My Work
Ninety-eight percent of our DNA is the same as a chimpanzee. But the difference—why we humans all have individual looks—involves gene regulation—something of which we know very little.
We know much about proteins and how they are coded, but we don’t know how they are expressed in a disease or in a normal state. That's the basis of gene regulation. Basically, my focus is on trying to interpret the rest of the human genome.
The chromatin in which the genome is wrapped changes as a cell develops. Basically, the transcription factors involved in regulation don't read the whole genome—they only read the parts of the genome that are accessible, which is a very small percentage.
One of my projects is to take what we've learned from yeast and start applying it to a developing system. We are studying developing cells in different stages and how the chromatin landscape is rearranged in each of those stages, and how those rearrangements correspond to the phenotype of that cell.

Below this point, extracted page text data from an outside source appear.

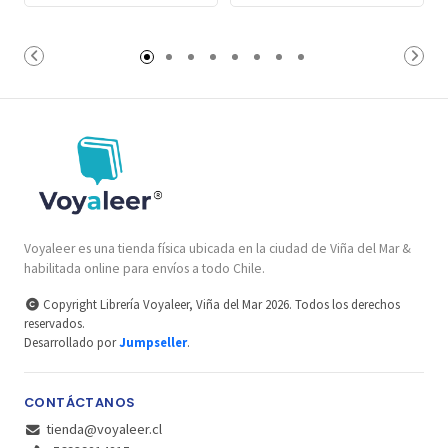
Voyaleer es una tienda física ubicada en la ciudad de Viña del Mar &
habilitada online para envíos a todo Chile.
Copyright Librería Voyaleer, Viña del Mar 2026. Todos los derechos
reservados.
Desarrollado por
Jumpseller
.
CONTÁCTANOS
tienda@voyaleer.cl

The same model can then be applied to cancer development, beginning with a pre-cancerous cell. There are chromatin changes that have to take place in order for that cell to become cancerous. It's the same idea as studying the developing system with the same mechanisms involved.
My Research
Transcription factors are directed to their genomic targets by DNA sequence, local chromatin structure, and protein-protein interactions. These modulators of transcription factor binding are not independent but function both cooperatively and competitively to regulate where transcription factors bind. Understanding how these modulators affect transcription factor binding in vivo remains a major unsolved biological problem.
My laboratory integrates both experimental and computational approaches to:
- investigate transcription factor binding in response to environmental stress,
- identify and characterize the mechanisms directing transcription factor target selection,
- determine how developmental signals reshape the epigenetic landscape during mouse development, and
- develop bioinformatics tools to analyze and interpret ChIP-chip experiments.